● **AIM OF THE EXERCISE**:
An identical transcription of the records is required.

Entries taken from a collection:
#####

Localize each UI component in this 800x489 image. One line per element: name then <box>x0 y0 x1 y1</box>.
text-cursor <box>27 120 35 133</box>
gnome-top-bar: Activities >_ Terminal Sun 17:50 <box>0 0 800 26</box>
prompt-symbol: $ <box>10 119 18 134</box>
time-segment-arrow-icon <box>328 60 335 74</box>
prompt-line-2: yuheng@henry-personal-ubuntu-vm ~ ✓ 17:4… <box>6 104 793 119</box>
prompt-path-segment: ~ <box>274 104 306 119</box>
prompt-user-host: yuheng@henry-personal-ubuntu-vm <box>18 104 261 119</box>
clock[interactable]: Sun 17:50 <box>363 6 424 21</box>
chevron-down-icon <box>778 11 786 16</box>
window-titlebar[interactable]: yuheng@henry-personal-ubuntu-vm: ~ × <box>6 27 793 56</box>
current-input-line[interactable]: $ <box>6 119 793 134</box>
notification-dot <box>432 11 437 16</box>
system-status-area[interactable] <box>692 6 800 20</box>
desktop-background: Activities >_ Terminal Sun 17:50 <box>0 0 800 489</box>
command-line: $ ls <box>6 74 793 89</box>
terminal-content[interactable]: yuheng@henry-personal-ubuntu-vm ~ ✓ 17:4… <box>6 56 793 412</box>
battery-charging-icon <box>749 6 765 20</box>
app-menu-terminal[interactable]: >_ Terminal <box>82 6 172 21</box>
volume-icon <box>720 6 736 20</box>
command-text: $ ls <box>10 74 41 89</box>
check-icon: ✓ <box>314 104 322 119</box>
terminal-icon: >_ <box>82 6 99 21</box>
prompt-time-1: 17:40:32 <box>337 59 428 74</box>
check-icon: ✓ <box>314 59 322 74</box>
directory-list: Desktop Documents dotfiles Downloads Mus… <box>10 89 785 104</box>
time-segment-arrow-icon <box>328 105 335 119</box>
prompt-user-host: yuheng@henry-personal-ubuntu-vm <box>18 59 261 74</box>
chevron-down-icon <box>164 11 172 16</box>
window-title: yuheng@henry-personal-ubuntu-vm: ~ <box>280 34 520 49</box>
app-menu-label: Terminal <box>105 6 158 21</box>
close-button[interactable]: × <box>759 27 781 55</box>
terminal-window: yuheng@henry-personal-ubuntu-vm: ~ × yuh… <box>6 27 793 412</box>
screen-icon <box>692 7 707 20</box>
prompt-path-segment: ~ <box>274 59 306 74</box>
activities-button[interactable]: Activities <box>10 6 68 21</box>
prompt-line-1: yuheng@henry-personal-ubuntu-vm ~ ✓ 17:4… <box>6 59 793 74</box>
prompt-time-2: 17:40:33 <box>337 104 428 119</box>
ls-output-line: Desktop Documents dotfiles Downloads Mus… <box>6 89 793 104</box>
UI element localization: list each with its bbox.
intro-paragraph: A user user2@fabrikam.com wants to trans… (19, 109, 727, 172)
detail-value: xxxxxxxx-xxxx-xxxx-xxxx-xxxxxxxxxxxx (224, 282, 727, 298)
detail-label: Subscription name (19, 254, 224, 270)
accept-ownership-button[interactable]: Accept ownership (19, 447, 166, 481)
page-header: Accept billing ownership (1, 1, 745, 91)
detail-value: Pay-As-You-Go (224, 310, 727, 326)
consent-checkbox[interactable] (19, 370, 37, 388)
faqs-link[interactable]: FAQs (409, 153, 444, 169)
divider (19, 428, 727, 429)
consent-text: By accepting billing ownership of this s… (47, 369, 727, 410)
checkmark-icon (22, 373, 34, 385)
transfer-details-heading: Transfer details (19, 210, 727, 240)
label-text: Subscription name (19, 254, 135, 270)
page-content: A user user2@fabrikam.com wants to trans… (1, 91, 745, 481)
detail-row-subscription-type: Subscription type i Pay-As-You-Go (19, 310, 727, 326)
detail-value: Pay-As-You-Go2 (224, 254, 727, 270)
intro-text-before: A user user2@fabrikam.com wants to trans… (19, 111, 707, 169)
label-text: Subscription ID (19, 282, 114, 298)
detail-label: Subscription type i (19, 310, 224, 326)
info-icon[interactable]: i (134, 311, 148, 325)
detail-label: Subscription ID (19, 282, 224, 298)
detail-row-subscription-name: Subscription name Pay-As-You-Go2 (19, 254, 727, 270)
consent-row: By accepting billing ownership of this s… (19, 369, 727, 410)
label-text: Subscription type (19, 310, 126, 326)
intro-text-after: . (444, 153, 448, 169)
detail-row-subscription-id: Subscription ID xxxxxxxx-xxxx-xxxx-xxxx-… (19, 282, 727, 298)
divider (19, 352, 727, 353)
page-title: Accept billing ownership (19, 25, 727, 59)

#####

● **PROBLEM SOLUTION**:
Localize each UI component in this 800x489 image. One line per element: name then <box>x0 y0 x1 y1</box>.
text-cursor <box>27 120 35 133</box>
gnome-top-bar: Activities >_ Terminal Sun 17:50 <box>0 0 800 26</box>
prompt-symbol: $ <box>10 119 18 134</box>
time-segment-arrow-icon <box>328 60 335 74</box>
prompt-line-2: yuheng@henry-personal-ubuntu-vm ~ ✓ 17:4… <box>6 104 793 119</box>
prompt-path-segment: ~ <box>274 104 306 119</box>
prompt-user-host: yuheng@henry-personal-ubuntu-vm <box>18 104 261 119</box>
clock[interactable]: Sun 17:50 <box>363 6 424 21</box>
chevron-down-icon <box>778 11 786 16</box>
window-titlebar[interactable]: yuheng@henry-personal-ubuntu-vm: ~ × <box>6 27 793 56</box>
current-input-line[interactable]: $ <box>6 119 793 134</box>
notification-dot <box>432 11 437 16</box>
system-status-area[interactable] <box>692 6 800 20</box>
desktop-background: Activities >_ Terminal Sun 17:50 <box>0 0 800 489</box>
command-line: $ ls <box>6 74 793 89</box>
terminal-content[interactable]: yuheng@henry-personal-ubuntu-vm ~ ✓ 17:4… <box>6 56 793 412</box>
battery-charging-icon <box>749 6 765 20</box>
app-menu-terminal[interactable]: >_ Terminal <box>82 6 172 21</box>
volume-icon <box>720 6 736 20</box>
command-text: $ ls <box>10 74 41 89</box>
check-icon: ✓ <box>314 104 322 119</box>
terminal-icon: >_ <box>82 6 99 21</box>
prompt-time-1: 17:40:32 <box>337 59 428 74</box>
check-icon: ✓ <box>314 59 322 74</box>
directory-list: Desktop Documents dotfiles Downloads Mus… <box>10 89 785 104</box>
time-segment-arrow-icon <box>328 105 335 119</box>
prompt-user-host: yuheng@henry-personal-ubuntu-vm <box>18 59 261 74</box>
chevron-down-icon <box>164 11 172 16</box>
window-title: yuheng@henry-personal-ubuntu-vm: ~ <box>280 34 520 49</box>
app-menu-label: Terminal <box>105 6 158 21</box>
close-button[interactable]: × <box>759 27 781 55</box>
terminal-window: yuheng@henry-personal-ubuntu-vm: ~ × yuh… <box>6 27 793 412</box>
screen-icon <box>692 7 707 20</box>
prompt-path-segment: ~ <box>274 59 306 74</box>
activities-button[interactable]: Activities <box>10 6 68 21</box>
prompt-line-1: yuheng@henry-personal-ubuntu-vm ~ ✓ 17:4… <box>6 59 793 74</box>
prompt-time-2: 17:40:33 <box>337 104 428 119</box>
ls-output-line: Desktop Documents dotfiles Downloads Mus… <box>6 89 793 104</box>
UI element localization: list each with its bbox.
intro-paragraph: A user user2@fabrikam.com wants to trans… (19, 109, 727, 172)
detail-value: xxxxxxxx-xxxx-xxxx-xxxx-xxxxxxxxxxxx (224, 282, 727, 298)
detail-label: Subscription name (19, 254, 224, 270)
accept-ownership-button[interactable]: Accept ownership (19, 447, 166, 481)
page-header: Accept billing ownership (1, 1, 745, 91)
detail-value: Pay-As-You-Go (224, 310, 727, 326)
consent-checkbox[interactable] (19, 370, 37, 388)
faqs-link[interactable]: FAQs (409, 153, 444, 169)
divider (19, 428, 727, 429)
consent-text: By accepting billing ownership of this s… (47, 369, 727, 410)
checkmark-icon (22, 373, 34, 385)
transfer-details-heading: Transfer details (19, 210, 727, 240)
label-text: Subscription name (19, 254, 135, 270)
page-content: A user user2@fabrikam.com wants to trans… (1, 91, 745, 481)
detail-row-subscription-type: Subscription type i Pay-As-You-Go (19, 310, 727, 326)
detail-value: Pay-As-You-Go2 (224, 254, 727, 270)
intro-text-before: A user user2@fabrikam.com wants to trans… (19, 111, 707, 169)
label-text: Subscription ID (19, 282, 114, 298)
detail-label: Subscription type i (19, 310, 224, 326)
info-icon[interactable]: i (134, 311, 148, 325)
detail-label: Subscription ID (19, 282, 224, 298)
detail-row-subscription-name: Subscription name Pay-As-You-Go2 (19, 254, 727, 270)
consent-row: By accepting billing ownership of this s… (19, 369, 727, 410)
label-text: Subscription type (19, 310, 126, 326)
intro-text-after: . (444, 153, 448, 169)
detail-row-subscription-id: Subscription ID xxxxxxxx-xxxx-xxxx-xxxx-… (19, 282, 727, 298)
divider (19, 352, 727, 353)
page-title: Accept billing ownership (19, 25, 727, 59)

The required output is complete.